Recently I have come across a chapter in François Chollet’s “Deep Learning With Python” book, describing the implementation of Class Activation Mapping for the VGG16 network. He implemented the algorithm using Keras as he is the creator of the library. Hence, my instinct was to re-implement the CAM algorithm using PyTorch.
The algorithm itself comes from this paper. It was a great addition to the computer vision analysis tools for a single primary reason. It provides us with a way to look into what particular parts of the image influenced the whole model’s decision for a specifically assigned label. It is particularly useful in analyzing wrongly classified samples. The Grad-CAM algorithm is very intuitive and reasonably simple to implement.
The intuition behind the algorithm is based upon the fact that the model must have seen some pixels (or regions of the image) and decided on what object is present in the image. Influence in the mathematical terms can be described with a gradient. On the high-level, that is what the algorithm does. It starts with finding the gradient of the most dominant logit with respect to the latest activation map in the model. We can interpret this as some encoded features that ended up activated in the final activation map persuaded the model as a whole to choose that particular logit (subsequently the corresponding class).
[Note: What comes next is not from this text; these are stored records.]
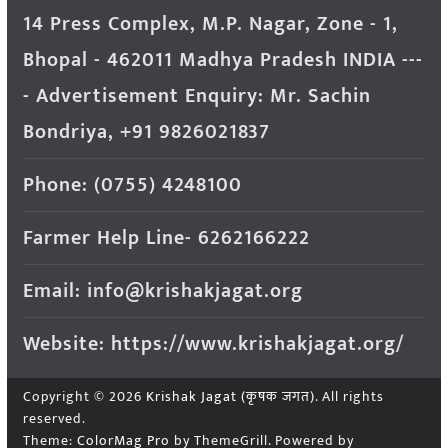
14 Press Complex, M.P. Nagar, Zone - 1,
Bhopal - 462011 Madhya Pradesh INDIA ---
- Advertisement Enquiry: Mr. Sachin
Bondriya, +91 9826021837
Phone: (0755) 4248100
Farmer Help Line- 6262166222
Email: info@krishakjagat.org
Website: https://www.krishakjagat.org/
Copyright © 2026
Krishak Jagat (कृषक जगत)
. All rights
reserved.
Theme:
ColorMag Pro
by ThemeGrill. Powered by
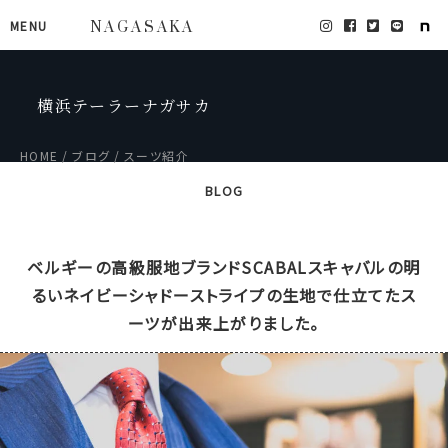
MENU
NAGASAKA
横浜テーラーナガサカ
HOME
ブログ
スーツ紹介
BLOG
ベルギーの高級服地ブランドSCABALスキャバルの明
るいネイビーシャドーストライプの生地で仕立てたス
ーツが出来上がりました。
The gradients are then pooled channel-wise, and the activation channels are weighted with the corresponding gradients, yielding the collection of weighted activation channels. By inspecting these channels, we can tell which ones played the most significant role in the decision of the class.
In this post I am going to re-implement the Grad-CAM algorithm, using PyTorch and, to make it a little more fun, I am going to use it with different architectures.
In this part I will try to reproduce the Chollet’s results, using a very similar model — VGG19 (note that in the book he used VGG16). The main idea in my implementation is to dissect the network so we could obtain the activations of the last convolutional layer. Keras has a very straight forward way of doing this via Keras functions. However, in PyTorch I had to jump through some minor hoops.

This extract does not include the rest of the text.